Hallo habe zur zeit nen Athlon xp-m mit 1800 mhz und habe bei mir ein softwareraid 5 und ne verschlüsselte partition mit 128bit aes nur bin ich mit der geschwindigkeit nicht 100% zufrieden (~10mb/s) und überlege wie ich das hardwareseitig ändere. Da aber der rechner auch 24h am tag läuft sollte da auch nix rein was meiner stromrechnung nun garnicht gefällt. drum bin ich auf die via epia plattform gestoßen die zwar eine sehr niedriege pro mhz leitung hat aber wohl eine hardwareseitige verschlüsselung mit aes unterstützt und das sogar unter linux  :Smile:  und da ich der meinung bin das die verschlüsselung am meisten leistung kostet und die 800-1200mhz der epia plattform sicher für das raid5 reichen hielt ich das für die beste lösung?
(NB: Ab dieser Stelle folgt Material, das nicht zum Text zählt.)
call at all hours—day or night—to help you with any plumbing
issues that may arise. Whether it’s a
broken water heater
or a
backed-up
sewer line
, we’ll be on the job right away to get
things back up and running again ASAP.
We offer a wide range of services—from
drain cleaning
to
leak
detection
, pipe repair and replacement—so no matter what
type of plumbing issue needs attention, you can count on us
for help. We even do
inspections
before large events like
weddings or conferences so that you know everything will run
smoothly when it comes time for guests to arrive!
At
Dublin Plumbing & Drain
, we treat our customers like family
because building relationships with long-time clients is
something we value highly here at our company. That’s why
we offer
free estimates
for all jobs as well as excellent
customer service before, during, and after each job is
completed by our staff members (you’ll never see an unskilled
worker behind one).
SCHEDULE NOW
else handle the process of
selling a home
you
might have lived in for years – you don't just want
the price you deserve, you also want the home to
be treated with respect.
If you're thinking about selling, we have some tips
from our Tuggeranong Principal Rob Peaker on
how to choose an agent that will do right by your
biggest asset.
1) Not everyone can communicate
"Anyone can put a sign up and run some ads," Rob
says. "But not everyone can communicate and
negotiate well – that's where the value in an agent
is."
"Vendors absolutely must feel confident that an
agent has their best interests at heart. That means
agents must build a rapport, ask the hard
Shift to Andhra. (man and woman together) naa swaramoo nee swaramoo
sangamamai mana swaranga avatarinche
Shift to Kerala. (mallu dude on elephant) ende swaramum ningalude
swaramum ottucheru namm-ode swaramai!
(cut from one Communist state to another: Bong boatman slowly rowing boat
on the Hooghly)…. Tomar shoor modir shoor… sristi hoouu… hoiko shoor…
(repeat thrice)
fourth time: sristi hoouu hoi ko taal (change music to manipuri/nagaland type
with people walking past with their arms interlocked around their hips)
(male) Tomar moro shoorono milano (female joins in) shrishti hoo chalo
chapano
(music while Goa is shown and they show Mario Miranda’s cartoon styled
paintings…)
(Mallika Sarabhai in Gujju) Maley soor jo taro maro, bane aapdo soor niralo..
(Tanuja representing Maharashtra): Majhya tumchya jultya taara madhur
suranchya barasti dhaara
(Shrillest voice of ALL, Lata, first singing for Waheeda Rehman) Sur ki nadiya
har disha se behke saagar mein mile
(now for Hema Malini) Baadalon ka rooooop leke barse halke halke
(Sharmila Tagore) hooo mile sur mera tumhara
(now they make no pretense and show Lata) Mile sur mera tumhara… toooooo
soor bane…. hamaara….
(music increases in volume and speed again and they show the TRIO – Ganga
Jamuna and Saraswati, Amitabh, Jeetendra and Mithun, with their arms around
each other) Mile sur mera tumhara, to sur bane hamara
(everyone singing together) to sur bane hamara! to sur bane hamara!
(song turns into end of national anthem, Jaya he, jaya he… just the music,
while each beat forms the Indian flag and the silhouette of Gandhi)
daher wollte ich hier man anfragen ob jemand mit der plattform im allgemeinen unter linux/gentoo erfahung hat und im besondern mit der aes verschlüsselung und der geschwindigkeit. wäre für berichte sehr dankbar.

mfg

----------

## slick

Also von der hardwareseitigen Verschlüsselung auf dem EPIA habe ich noch nichts gehört (bin da wahrscheinlich nicht up-to-date), aber bei mir läuft ein 800MHz EPIA V als Router. Bin sehr zufrieden, mit der Aussnahme dass onboard-LAN gelegentlich spinnt. Beim Ausschalten und Trennung vom Stromnetz kann es beim Einschalten passieren dass das onboard-LAN spinnt. Es blinkt dann durchgehend (wie ein steter Ping)  und die Verluste liegen bei 50%. Erst eine nicht genau bekannte Kombination von Einschalten/Ausschalten bringt das LAN wieder in Ordnung.

----------

## phixom

Also ich sehe die Hardwareverschlüselung im VIA C3 also sehr schnell an. Ein weiterer Vorteil ist, das die Zufallszahlen aus dem "Rauschen" von einigen Bauelementen gewonnen werden, so dass hier nochmals eine Erhöhung der Sicherheit vorhanden ist.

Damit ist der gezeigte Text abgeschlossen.